ABOUT THIS EXERCISE »
Bring together every line in the data that includes "work".

MATERIAL FOR THIS EXERCISE »
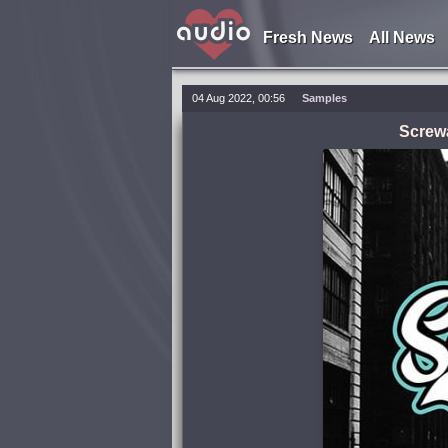
Fresh News
All News
04 Aug 2022, 00:56
Samples
Screwa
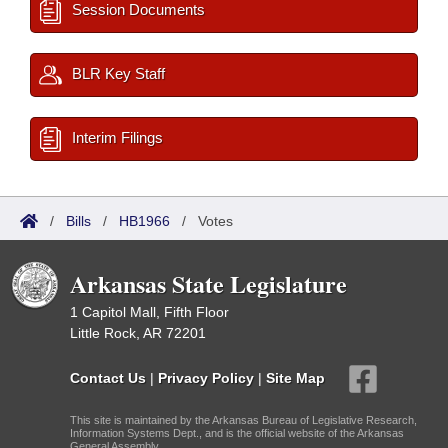
Session Documents
BLR Key Staff
Interim Filings
/
Bills
/
HB1966
/
Votes
Arkansas State Legislature
1 Capitol Mall, Fifth Floor
Little Rock, AR 72201
Contact Us
|
Privacy Policy
|
Site Map
This site is maintained by the Arkansas Bureau of Legislative Research,
Information Systems Dept., and is the official website of the Arkansas
General Assembly.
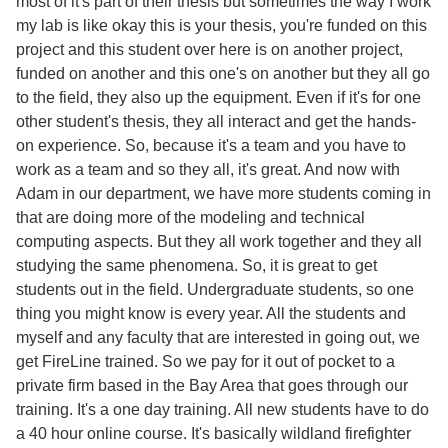
most of it's part of their thesis but sometimes the way I work
my lab is like okay this is your thesis, you're funded on this
project and this student over here is on another project,
funded on another and this one's on another but they all go
to the field, they also up the equipment. Even if it's for one
other student's thesis, they all interact and get the hands-
on experience. So, because it's a team and you have to
work as a team and so they all, it's great. And now with
Adam in our department, we have more students coming in
that are doing more of the modeling and technical
computing aspects. But they all work together and they all
studying the same phenomena. So, it is great to get
students out in the field. Undergraduate students, so one
thing you might know is every year. All the students and
myself and any faculty that are interested in going out, we
get FireLine trained. So we pay for it out of pocket to a
private firm based in the Bay Area that goes through our
training. It's a one day training. All new students have to do
a 40 hour online course. It's basically wildland firefighter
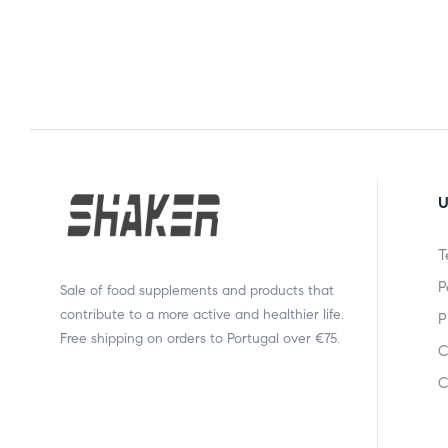
U
T
P
Sale of food supplements and products that
contribute to a more active and healthier life.
P
Free shipping on orders to Portugal over €75.
C
C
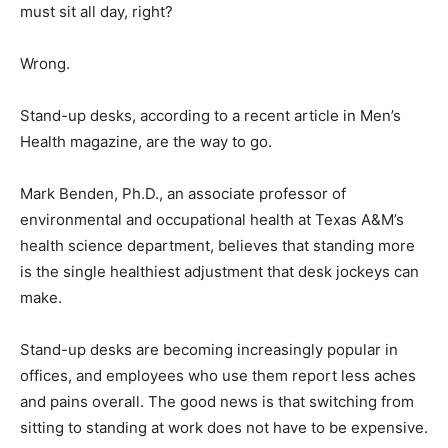
must sit all day, right?
Wrong.
Stand-up desks, according to a recent article in Men’s
Health magazine, are the way to go.
Mark Benden, Ph.D., an associate professor of
environmental and occupational health at Texas A&M’s
health science department, believes that standing more
is the single healthiest adjustment that desk jockeys can
make.
Stand-up desks are becoming increasingly popular in
offices, and employees who use them report less aches
and pains overall. The good news is that switching from
sitting to standing at work does not have to be expensive.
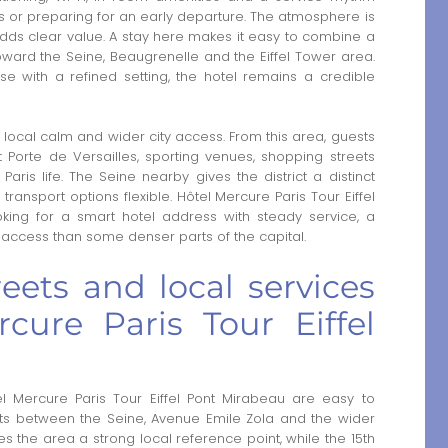
orts or preparing for an early departure. The atmosphere is
adds clear value. A stay here makes it easy to combine a
toward the Seine, Beaugrenelle and the Eiffel Tower area.
ase with a refined setting, the hotel remains a credible
local calm and wider city access. From this area, guests
Porte de Versailles, sporting venues, shopping streets
Paris life. The Seine nearby gives the district a distinct
transport options flexible. Hôtel Mercure Paris Tour Eiffel
ooking for a smart hotel address with steady service, a
t access than some denser parts of the capital.
eets and local services
cure Paris Tour Eiffel
l Mercure Paris Tour Eiffel Pont Mirabeau are easy to
sits between the Seine, Avenue Emile Zola and the wider
s the area a strong local reference point, while the 15th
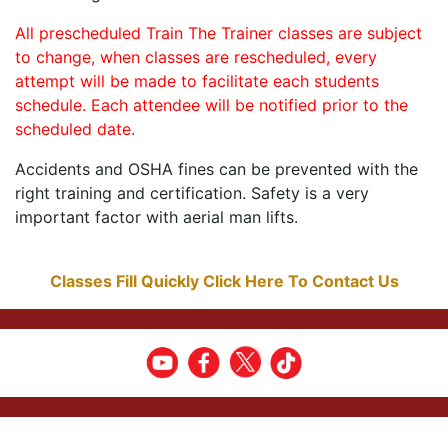
All prescheduled Train The Trainer classes are subject
to change, when classes are rescheduled, every
attempt will be made to facilitate each students
schedule. Each attendee will be notified prior to the
scheduled date.
Accidents and OSHA fines can be prevented with the
right training and certification. Safety is a very
important factor with aerial man lifts.
Classes Fill Quickly Click Here To Contact Us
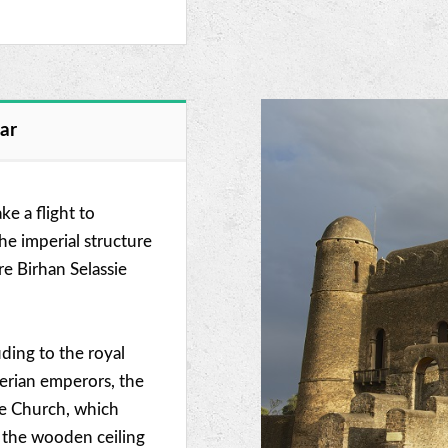
dar
ke a flight to
the imperial structure
e Birhan Selassie
luding to the royal
derian emperors, the
ie Church, which
n the wooden ceiling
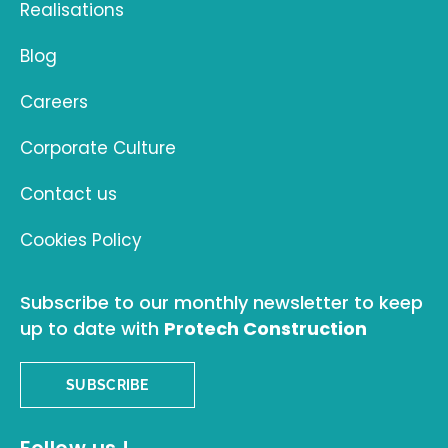
Realisations
Blog
Careers
Corporate Culture
Contact us
Cookies Policy
Subscribe to our monthly newsletter to keep
up to date with
Protech Construction
SUBSCRIBE
Follow us !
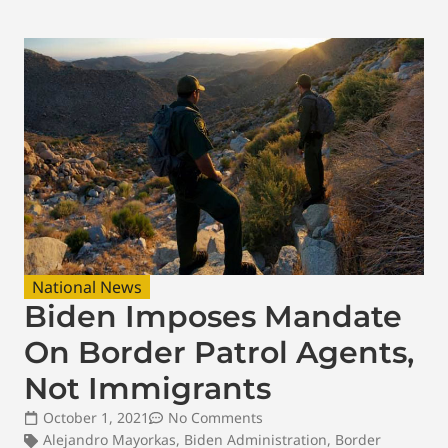
National News
Biden Imposes Mandate
On Border Patrol Agents,
Not Immigrants
October 1, 2021
No Comments
Alejandro Mayorkas
,
Biden Administration
,
Border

YOUR SOLUTION »
most of it's part of their thesis but sometimes the way I work
work as a team and so they all, it's great. And now with
computing aspects. But they all work together and they all
sitting to standing at work does not have to be expensive.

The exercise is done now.